**Records drawn from a dataset**
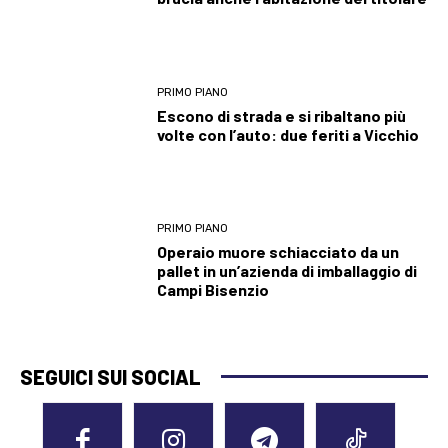
PRIMO PIANO
Escono di strada e si ribaltano più
volte con l’auto: due feriti a Vicchio
PRIMO PIANO
Operaio muore schiacciato da un
pallet in un’azienda di imballaggio di
Campi Bisenzio
SEGUICI SUI SOCIAL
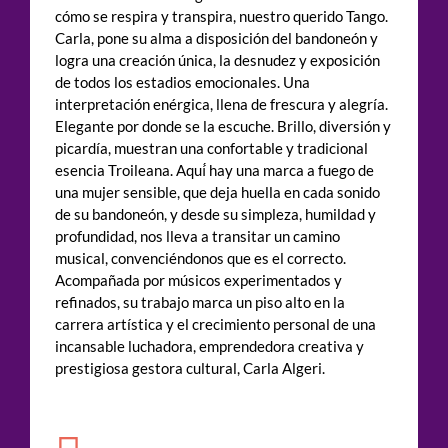
cómo se respira y transpira, nuestro querido Tango.
Carla, pone su alma a disposición del bandoneón y
logra una creación única, la desnudez y exposición
de todos los estadios emocionales. Una
interpretación enérgica, llena de frescura y alegría.
Elegante por donde se la escuche. Brillo, diversión y
picardía, muestran una confortable y tradicional
esencia Troileana. Aquí́ hay una marca a fuego de
una mujer sensible, que deja huella en cada sonido
de su bandoneón, y desde su simpleza, humildad y
profundidad, nos lleva a transitar un camino
musical, convenciéndonos que es el correcto.
Acompañada por músicos experimentados y
refinados, su trabajo marca un piso alto en la
carrera artística y el crecimiento personal de una
incansable luchadora, emprendedora creativa y
prestigiosa gestora cultural, Carla Algeri.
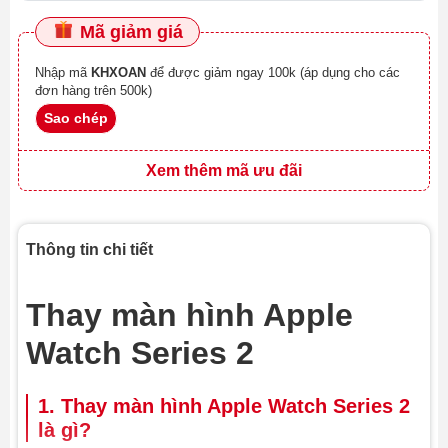
Mã giảm giá
Nhập mã
KHXOAN
để được giảm ngay 100k (áp dụng cho các
đơn hàng trên 500k)
Sao chép
Xem thêm mã ưu đãi
Thông tin chi tiết
Thay màn hình Apple
Watch Series 2
1. Thay màn hình Apple Watch Series 2
là gì?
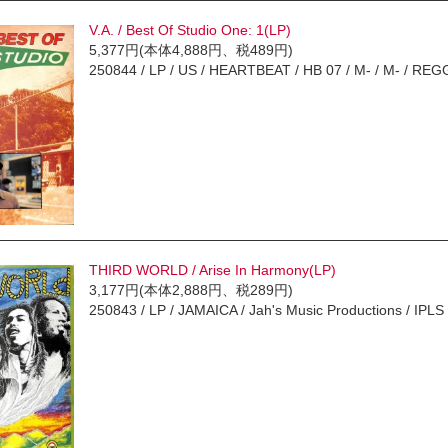
V.A. / Best Of Studio One: 1(LP)
5,377円(本体4,888円、税489円)
250844 / LP / US / HEARTBEAT / HB 07 / M- / M- / REGG
THIRD WORLD / Arise In Harmony(LP)
3,177円(本体2,888円、税289円)
250843 / LP / JAMAICA / Jah's Music Productions / 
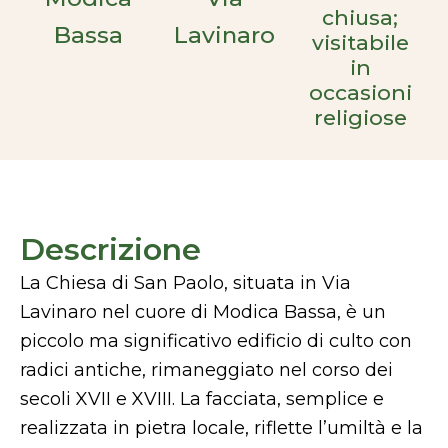
chiusa;
Bassa
Lavinaro
visitabile
in
occasioni
religiose
Descrizione
La Chiesa di San Paolo, situata in Via
Lavinaro nel cuore di Modica Bassa, è un
piccolo ma significativo edificio di culto con
radici antiche, rimaneggiato nel corso dei
secoli XVII e XVIII. La facciata, semplice e
realizzata in pietra locale, riflette l’umiltà e la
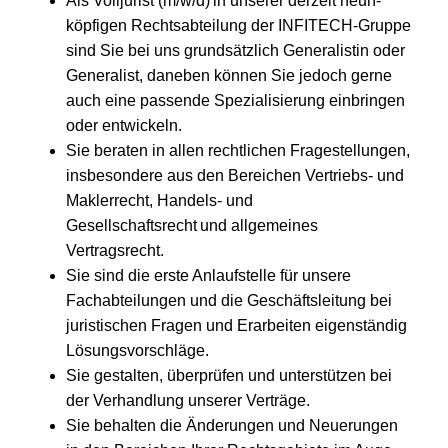
Als Volljurist (m/w/d) in unserer derzeit neun-
köpfigen Rechtsabteilung der INFITECH-Gruppe
sind Sie bei uns grundsätzlich Generalistin oder
Generalist, daneben können Sie jedoch gerne
auch eine passende Spezialisierung einbringen
oder entwickeln.
Sie beraten in allen rechtlichen Fragestellungen,
insbesondere aus den Bereichen Vertriebs- und
Maklerrecht, Handels- und
Gesellschaftsrecht und allgemeines
Vertragsrecht.
Sie sind die erste Anlaufstelle für unsere
Fachabteilungen und die Geschäftsleitung bei
juristischen Fragen und Erarbeiten eigenständig
Lösungsvorschläge.
Sie gestalten, überprüfen und unterstützen bei
der Verhandlung unserer Verträge.
Sie behalten die Änderungen und Neuerungen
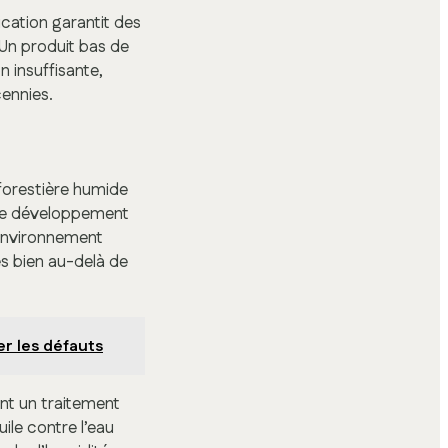
ication garantit des
 Un produit bas de
 insuffisante,
cennies.
 forestière humide
e le développement
 environnement
s bien au-delà de
er les défauts
ent un traitement
uile contre l’eau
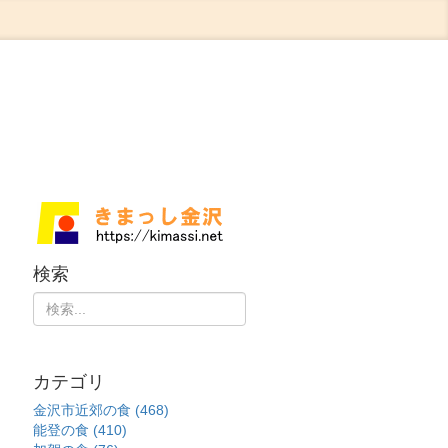
検索
カテゴリ
金沢市近郊の食 (468)
能登の食 (410)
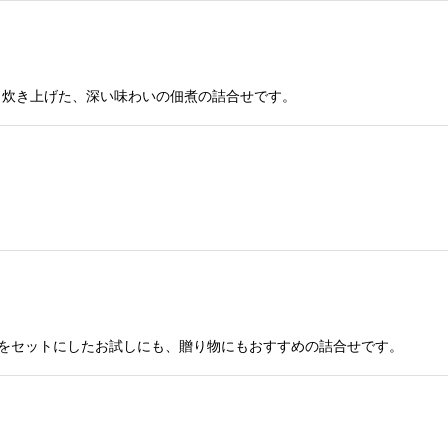
と炊き上げた、深い味わいの佃煮の詰合せです。
をセットにしたお試しにも、贈り物にもおすすめの詰合せです。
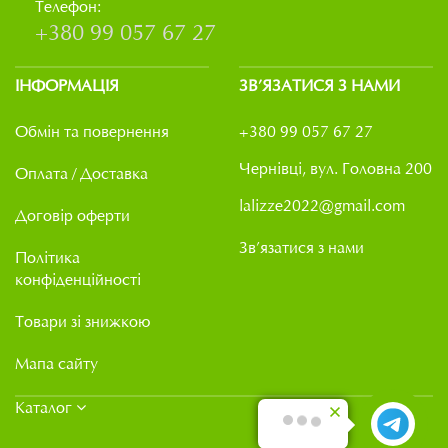
Телефон:
+380 99 057 67 27
ІНФОРМАЦІЯ
ЗВ’ЯЗАТИСЯ З НАМИ
Обмін та повернення
+380 99 057 67 27
Чернівці, вул. Головна 200
Оплата / Доставка
lalizze2022@gmail.com
Договір оферти
Зв’язатися з нами
Політика
конфіденційності
Товари зі знижкою
Мапа сайту
Каталог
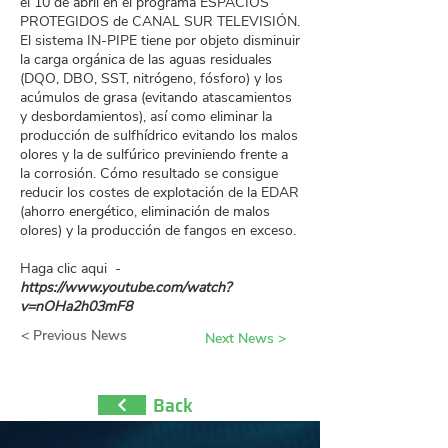
el 10 de abril en el programa ESPACIOS
PROTEGIDOS de CANAL SUR TELEVISIÓN.
El sistema IN-PIPE tiene por objeto disminuir
la carga orgánica de las aguas residuales
(DQO, DBO, SST, nitrógeno, fósforo) y los
acúmulos de grasa (evitando atascamientos
y desbordamientos), así como eliminar la
producción de sulfhídrico evitando los malos
olores y la de sulfúrico previniendo frente a
la corrosión. Cómo resultado se consigue
reducir los costes de explotación de la EDAR
(ahorro energético, eliminación de malos
olores) y la producción de fangos en exceso.
Haga clic aqui -
https://www.youtube.com/watch?
v=nOHa2h03mF8
< Previous News
Next News >
Back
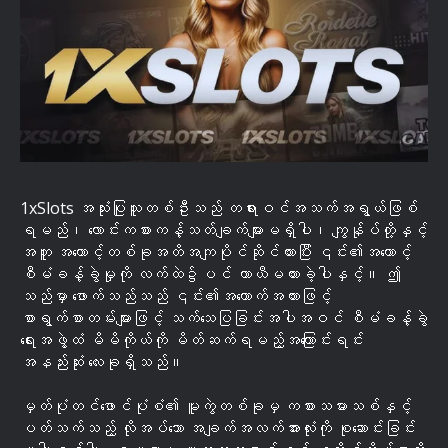
1xSlots အသုံးပြုသူတစ်ဦးသည် တရားဝင်အသက်အရွယ်ဖြစ်
ရမည်၊ လောင်းကစားကန့်သတ်ချက်များမရှိပါ၊ ကျွန်ုပ်တို့နှင့်
အတူ အကောင့်တစ်ခုအတိအကျပိုင်ဆိုင်ထားပြီး ၎င်း၏အကောင့်
စီမံခန့်ခွဲမှုကို လက်ထဲ၌ပင် ယာယီမထားခဲ့ပါနှင့်။ ဤ
သည်မှာ ဖောက်သည်သည် ၎င်း၏အထောက်အထားဖြင့်
စာရွက်စာတမ်းများဖြင့် သက်သေပြခြင်းအပါအဝင် စီမံခန့်ခွဲ
ရေးအဖွဲ့ထံ မိမိကိုယ်ကို မိတ်ဆက်ရမည့်အကြောင်းရင်း
အနည်းဆုံး လေးခုရှိသည်။
မှတ်ပုံတင်ဖောင်ပုံစံ၏ မူကွဲတစ်ခုမှ ကစားသမားသစ်နှင့်
ပတ်သက်သည့် လိုအပ်သော အချက်အလက်အားလုံးကို စုဆောင်းခြင်း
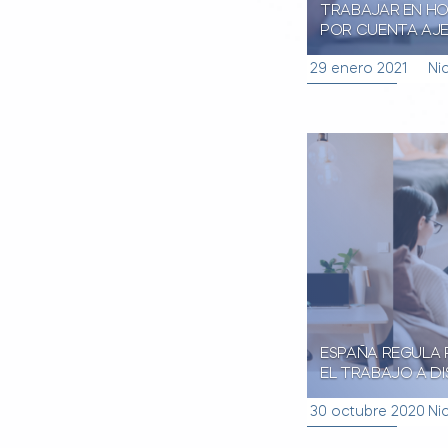
TRABAJAR EN H
POR CUENTA AJ
29 enero 2021
Nic
ESPAÑA REGULA 
EL TRABAJO A D
30 octubre 2020
Nic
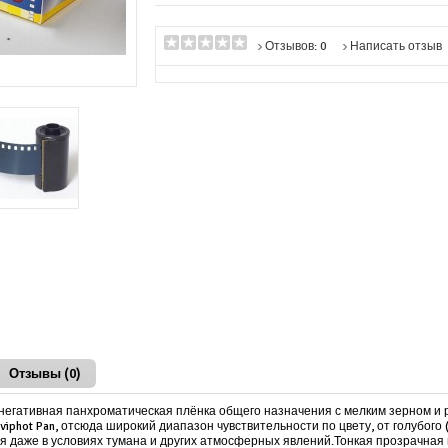
Отзывов: 0
Написать отзыв
Отзывы (0)
негативная панхроматическая плёнка общего назначения с мелким зерном и
viphot Pan, отсюда широкий диапазон чувствительности по цвету, от голубого 
я даже в условиях тумана и других атмосферных явлений.Тонкая прозрачная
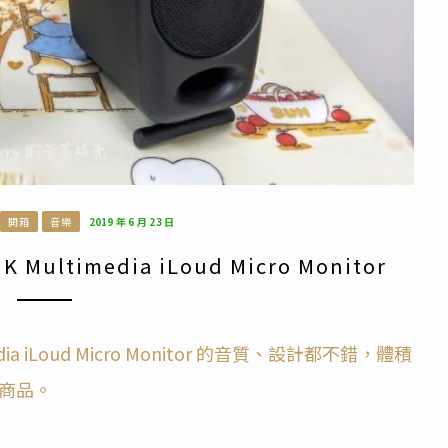
開箱
音樂
2019 年 6 月 23 日
ltimedia iLoud Micro Monitor
ia iLoud Micro Monitor 的音質、設計都不錯，體積
商品。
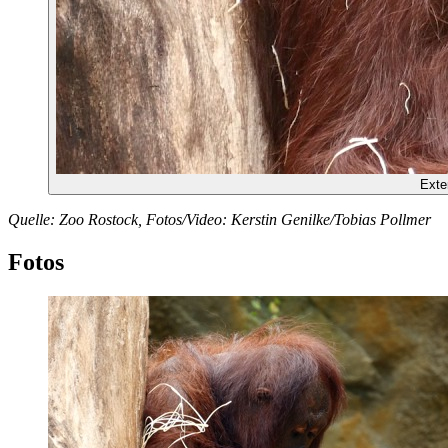
Exte
Quelle: Zoo Rostock, Fotos/Video: Kerstin Genilke/Tobias Pollmer
Fotos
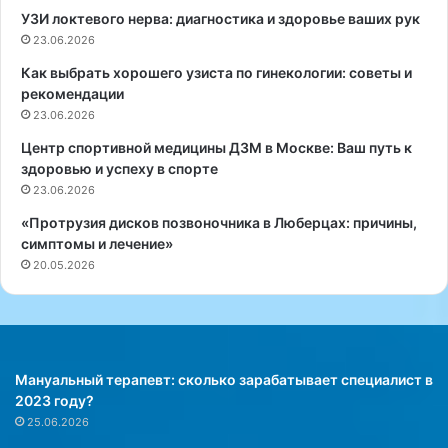
УЗИ локтевого нерва: диагностика и здоровье ваших рук
о
З
т
23.06.2026
д
е
о
Как выбрать хорошего узиста по гинекологии: советы и
р
р
рекомендации
а
о
23.06.2026
п
в
и
ь
Центр спортивной медицины ДЗМ в Москве: Ваш путь к
я
ю
здоровью и успеху в спорте
:
и
23.06.2026
з
Г
«Протрузия дисков позвоночника в Люберцах: причины,
а
а
симптомы и лечение»
п
р
20.05.2026
и
м
с
о
а
н
т
и
ь
и
с
»
Мануальный терапевт: сколько зарабатывает специалист в
я
2023 году?
и
25.06.2026
у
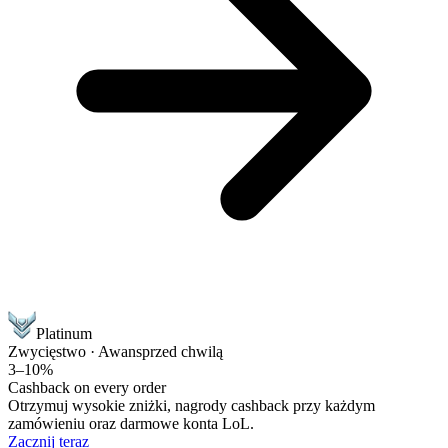
Platinum
Zwycięstwo · Awans
przed chwilą
3–10%
Cashback on every order
Otrzymuj wysokie zniżki, nagrody cashback przy każdym
zamówieniu oraz darmowe konta LoL.
Zacznij teraz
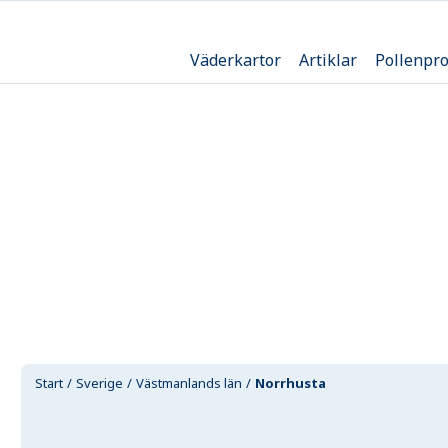
Väderkartor
Artiklar
Pollenpr
Start
Sverige
Västmanlands län
Norrhusta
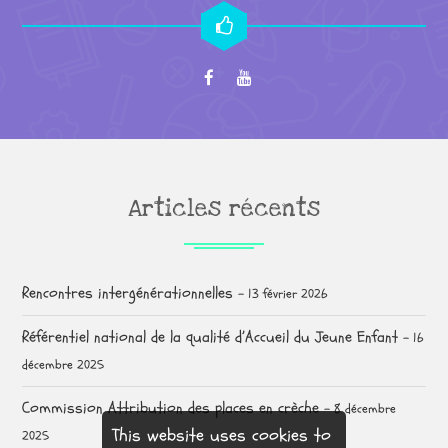
Articles récents
Rencontres intergénérationnelles
13 février 2026
Référentiel national de la qualité d’Accueil du Jeune Enfant
16
décembre 2025
Commission Attribution des places en crèche
8 décembre
This website uses cookies to
2025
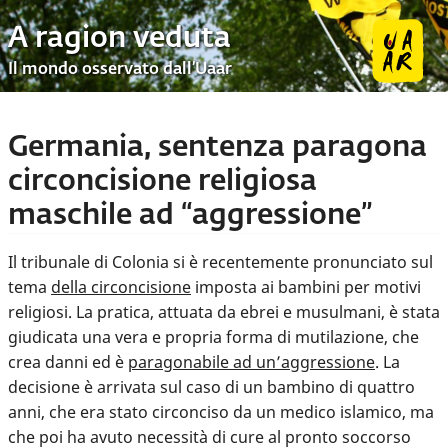
A ragion veduta
Il mondo osservato dall’Uaar
Germania, sentenza paragona
circoncisione religiosa
maschile ad “aggressione”
Il tribunale di Colonia si è recentemente pronunciato sul
tema
della circoncisione
imposta ai bambini per motivi
religiosi. La pratica, attuata da ebrei e musulmani, è stata
giudicata una vera e propria forma di mutilazione, che
crea danni ed è
paragonabile ad un’aggressione
. La
decisione è arrivata sul caso di un bambino di quattro
anni, che era stato circonciso da un medico islamico, ma
che poi ha avuto necessità di cure al pronto soccorso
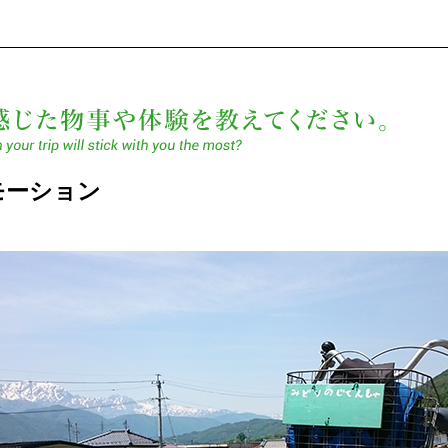
最も日
モーション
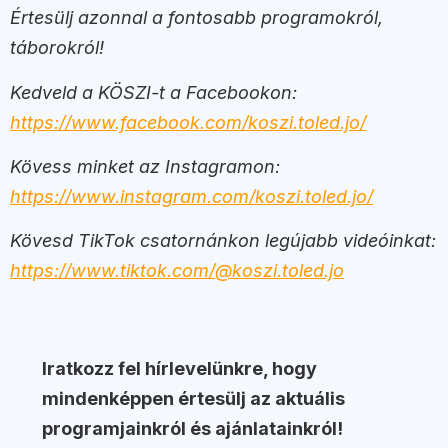
Értesülj azonnal a fontosabb programokról,
táborokról!
Kedveld a KÖSZI-t a Facebookon:
https://www.facebook.com/koszi.toled.jo/
Kövess minket az Instagramon:
https://www.instagram.com/koszi.toled.jo/
Kövesd TikTok csatornánkon legújabb videóinkat:
https://www.tiktok.com/@koszi.toled.jo
Iratkozz fel hírlevelünkre, hogy
mindenképpen értesülj az aktuális
programjainkról és ajánlatainkról!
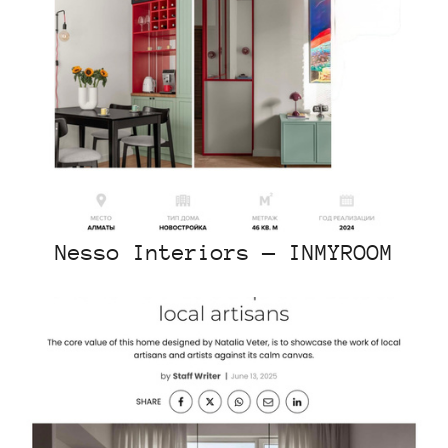
Nesso Interiors — INMYROOM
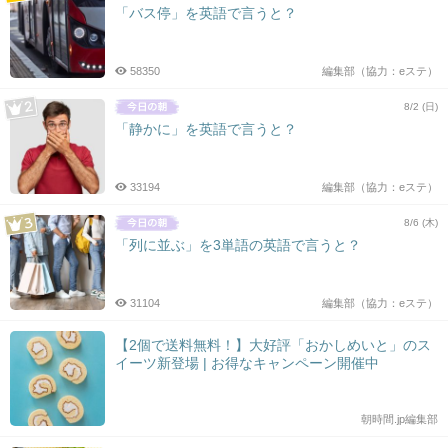
「バス停」を英語で言うと？
58350
編集部（協力：eステ）
8/2 (日)
「静かに」を英語で言うと？
33194
編集部（協力：eステ）
8/6 (木)
「列に並ぶ」を3単語の英語で言うと？
31104
編集部（協力：eステ）
【2個で送料無料！】大好評「おかしめいと」のス
イーツ新登場 | お得なキャンペーン開催中
朝時間.jp編集部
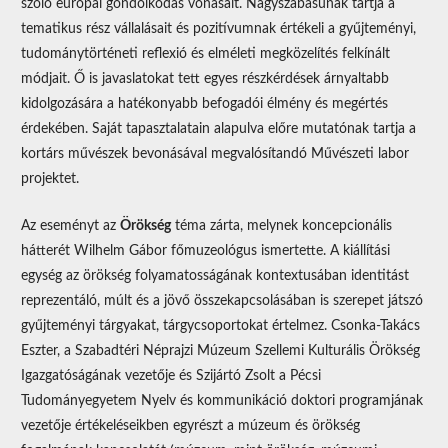
szóló európai gondolkodás vonásait. Nagyszabásúnak tartja a
tematikus rész vállalásait és pozitívumnak értékeli a gyűjteményi,
tudománytörténeti reflexió és elméleti megközelítés felkínált
módjait. Ő is javaslatokat tett egyes részkérdések árnyaltabb
kidolgozására a hatékonyabb befogadói élmény és megértés
érdekében. Saját tapasztalatain alapulva előre mutatónak tartja a
kortárs művészek bevonásával megvalósítandó Művészeti labor
projektet.
Az eseményt az
Örökség
téma zárta, melynek koncepcionális
hátterét Wilhelm Gábor főmuzeológus ismertette. A kiállítási
egység az örökség folyamatosságának kontextusában identitást
reprezentáló, múlt és a jövő összekapcsolásában is szerepet játszó
gyűjteményi tárgyakat, tárgycsoportokat értelmez. Csonka-Takács
Eszter, a Szabadtéri Néprajzi Múzeum Szellemi Kulturális Örökség
Igazgatóságának vezetője és Szijártó Zsolt a Pécsi
Tudományegyetem Nyelv és kommunikáció doktori programjának
vezetője értékeléseikben egyrészt a múzeum és örökség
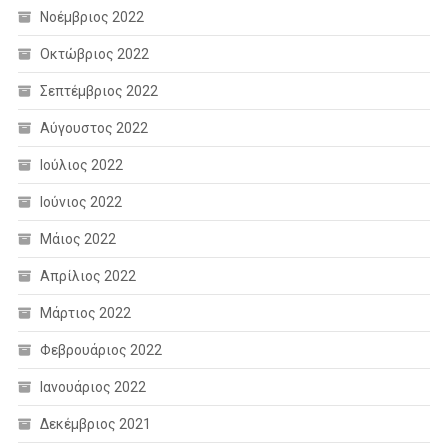
Νοέμβριος 2022
Οκτώβριος 2022
Σεπτέμβριος 2022
Αύγουστος 2022
Ιούλιος 2022
Ιούνιος 2022
Μάιος 2022
Απρίλιος 2022
Μάρτιος 2022
Φεβρουάριος 2022
Ιανουάριος 2022
Δεκέμβριος 2021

**Exercise goal**
Find the line with "рекомендации" in the data above, and from there retype each line exactly through the line with "Cashback on every order", skipping the pictures along the way.

**Finished task**
рекомендации
а
о
23.06.2026
п
в
и
ь
Центр спортивной медицины ДЗМ в Москве: Ваш путь к
я
ю
здоровью и успеху в спорте
:
и
23.06.2026
з
Г
«Протрузия дисков позвоночника в Люберцах: причины,
а
а
симптомы и лечение»
п
р
20.05.2026
и
м
с
о
а
н
т
и
ь
и
с
»
Мануальный терапевт: сколько зарабатывает специалист в
я
2023 году?
и
25.06.2026
у
Platinum
Zwycięstwo · Awans
przed chwilą
3–10%
Cashback on every order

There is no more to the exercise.